What to do - Lines from the one containing "Here is an image." through the last line of the data below are to be returned exactly; leave out the rest.

Entries supplied -
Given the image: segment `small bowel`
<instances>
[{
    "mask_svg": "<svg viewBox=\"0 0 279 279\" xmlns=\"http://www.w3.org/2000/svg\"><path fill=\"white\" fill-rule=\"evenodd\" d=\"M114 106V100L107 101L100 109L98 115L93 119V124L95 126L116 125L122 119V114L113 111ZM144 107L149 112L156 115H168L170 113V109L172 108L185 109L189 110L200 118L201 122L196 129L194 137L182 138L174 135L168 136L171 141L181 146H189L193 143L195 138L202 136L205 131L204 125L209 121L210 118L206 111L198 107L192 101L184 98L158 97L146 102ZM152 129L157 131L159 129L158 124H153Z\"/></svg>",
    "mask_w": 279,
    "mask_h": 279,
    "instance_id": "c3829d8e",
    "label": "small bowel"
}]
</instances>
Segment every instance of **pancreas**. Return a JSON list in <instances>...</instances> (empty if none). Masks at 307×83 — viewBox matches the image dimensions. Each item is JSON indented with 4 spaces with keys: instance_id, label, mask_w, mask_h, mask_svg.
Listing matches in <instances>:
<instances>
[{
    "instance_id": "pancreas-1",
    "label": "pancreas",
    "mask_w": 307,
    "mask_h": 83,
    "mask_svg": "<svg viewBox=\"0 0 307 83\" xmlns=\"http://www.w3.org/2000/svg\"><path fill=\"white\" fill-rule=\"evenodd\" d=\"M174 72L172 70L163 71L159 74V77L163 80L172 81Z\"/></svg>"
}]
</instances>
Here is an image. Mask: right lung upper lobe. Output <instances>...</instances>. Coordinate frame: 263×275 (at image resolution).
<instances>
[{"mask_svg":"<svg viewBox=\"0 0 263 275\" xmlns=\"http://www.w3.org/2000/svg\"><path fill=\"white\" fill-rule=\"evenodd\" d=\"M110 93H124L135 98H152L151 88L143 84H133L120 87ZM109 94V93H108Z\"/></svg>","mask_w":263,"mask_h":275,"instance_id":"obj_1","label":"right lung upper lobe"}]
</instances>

Result for this exercise -
Here is an image. Mask: right lung upper lobe. Output <instances>...</instances>. Coordinate frame: 263×275 (at image resolution).
<instances>
[{"mask_svg":"<svg viewBox=\"0 0 263 275\" xmlns=\"http://www.w3.org/2000/svg\"><path fill=\"white\" fill-rule=\"evenodd\" d=\"M110 93H124L135 98H152L151 88L143 84H133L120 87ZM109 94V93H108Z\"/></svg>","mask_w":263,"mask_h":275,"instance_id":"obj_1","label":"right lung upper lobe"}]
</instances>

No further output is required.